= TASK DETAILS =
A bare number is all that is needed: how many lines below contain the string "list"?

########################################

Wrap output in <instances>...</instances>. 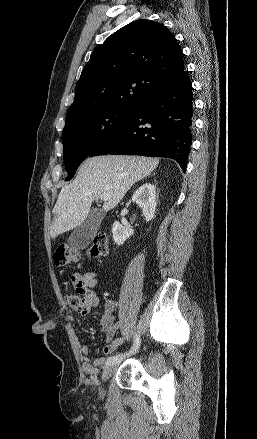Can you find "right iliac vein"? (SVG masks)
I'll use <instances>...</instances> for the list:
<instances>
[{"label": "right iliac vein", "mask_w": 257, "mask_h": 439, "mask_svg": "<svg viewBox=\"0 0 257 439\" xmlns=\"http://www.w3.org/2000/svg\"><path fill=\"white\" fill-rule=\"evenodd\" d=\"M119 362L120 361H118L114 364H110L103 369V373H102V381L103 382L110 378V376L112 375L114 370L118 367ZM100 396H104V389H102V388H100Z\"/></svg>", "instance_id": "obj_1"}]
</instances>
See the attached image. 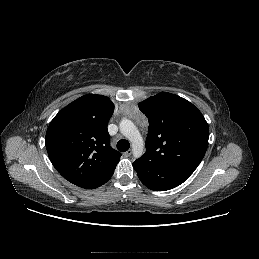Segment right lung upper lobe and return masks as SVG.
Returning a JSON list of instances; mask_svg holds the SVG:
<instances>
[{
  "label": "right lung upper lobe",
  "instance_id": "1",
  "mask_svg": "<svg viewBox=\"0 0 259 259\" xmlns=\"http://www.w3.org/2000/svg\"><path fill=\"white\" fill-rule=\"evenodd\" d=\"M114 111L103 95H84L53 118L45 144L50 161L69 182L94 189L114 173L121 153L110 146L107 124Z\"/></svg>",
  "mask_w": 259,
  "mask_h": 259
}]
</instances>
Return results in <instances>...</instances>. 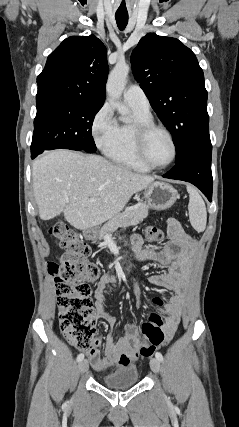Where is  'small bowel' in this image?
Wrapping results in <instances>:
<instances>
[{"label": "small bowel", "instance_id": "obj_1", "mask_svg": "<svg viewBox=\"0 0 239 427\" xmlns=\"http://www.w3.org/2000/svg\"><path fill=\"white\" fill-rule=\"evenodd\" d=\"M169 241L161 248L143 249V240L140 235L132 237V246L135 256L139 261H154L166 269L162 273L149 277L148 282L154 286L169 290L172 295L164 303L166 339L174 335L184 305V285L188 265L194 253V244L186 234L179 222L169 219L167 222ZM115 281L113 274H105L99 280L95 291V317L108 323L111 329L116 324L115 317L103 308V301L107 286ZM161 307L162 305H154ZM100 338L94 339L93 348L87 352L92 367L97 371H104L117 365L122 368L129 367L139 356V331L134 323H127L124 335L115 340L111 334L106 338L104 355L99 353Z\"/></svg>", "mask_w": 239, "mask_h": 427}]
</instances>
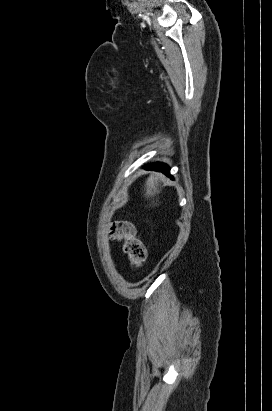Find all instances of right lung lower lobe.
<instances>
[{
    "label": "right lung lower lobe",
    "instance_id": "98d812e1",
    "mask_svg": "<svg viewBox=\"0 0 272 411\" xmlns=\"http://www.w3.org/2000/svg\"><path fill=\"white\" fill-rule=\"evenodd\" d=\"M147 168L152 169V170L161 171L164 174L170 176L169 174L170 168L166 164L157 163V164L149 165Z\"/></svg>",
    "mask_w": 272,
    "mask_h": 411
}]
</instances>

########################################

= ANSWER BOX =
2